Having spent the first week of August at the IEEE International Symposium on EMC, the one concept that is still ringing in my ears is what is often called “ground” but is actually a power or signal return or reference plane. The reason is that what is commonly called “ground” and what is a power or signal return, or that of a reference plane, is not the same. There were several talks on this concept given by many people who are much brighter than I am and have proven to me they know what they are talking about. And yet, I recently read an article whose author seemed confused about what a ground was.

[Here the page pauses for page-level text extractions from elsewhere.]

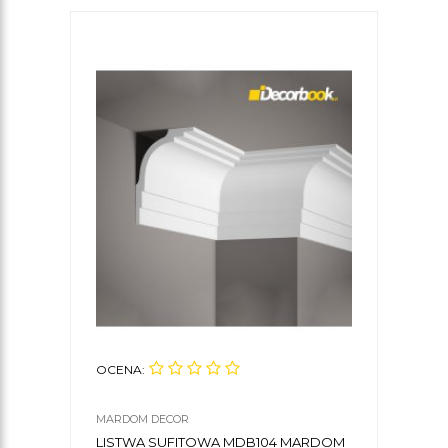
OCENA:
OCE
MARDOM DECOR
ORAC
LISTWA SUFITOWA MDB104 MARDOM
LIST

The concept of electrical “ground” has its basis in the “earth-return telegraph” and the first telephone connections. Signal lines were routed between two points, but the return path used was the ground, literally the earth. The earth is also used for electrical safety return paths, neutral reference, and split phase power reference. In the United States, the electrical power panel in the home or commercial locations (when correctly installed) have the neutral lines and safety grounds tied to a common bus bar, which should be routed to a ground rod near the power panel. 123a Lithium Batteries
When a signal line is routed in a wire with an adjacent return, or when a power or signal trace is routed over a return plane, the adjacent wire and return plane should not be considered “ground,” and I recommend not addressing it as such. Far too often, I have worked with an engineer who will create a wonderful filter for the power line and have a number of capacitors from power to return without having any inductance or other filtering on that return line. This is typically because the designer has a concept that the return is “ground” and treats it as a hole to throw all types of electrical noise into. The results are usually not desirable as found when the EMC laboratory performs conducted emissions on the return lead.

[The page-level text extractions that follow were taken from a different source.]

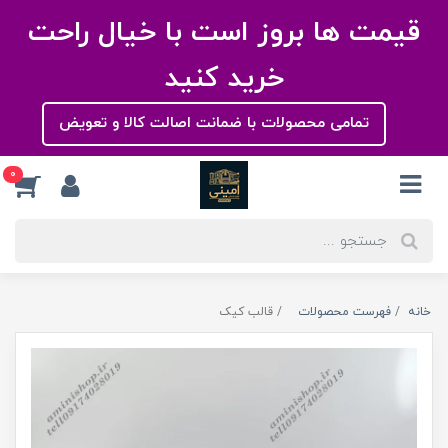
قیمت ها بروز است با خیال راحت
خرید کنید
تمامی محصولات با ضمانت اصالت کالا و تعویض
0
خانه
فهرست محصولات
قالب کیک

Consider this: A system uses 28 VDC aircraft power. There will be 28 VDC on the pins of the input connector. What if the same system used +14 VDC on one pin and -14 VDC on the other pin? The voltage applied would still be 28 VDC between the power and return pins, but now, instead of considering the return a “ground,” the designer must consider it a -14 VDC return power. How would the design change? When I asked designers this, they said the -14 VDC line would need the same type of filtering used on the +14 VDC line—correct answer.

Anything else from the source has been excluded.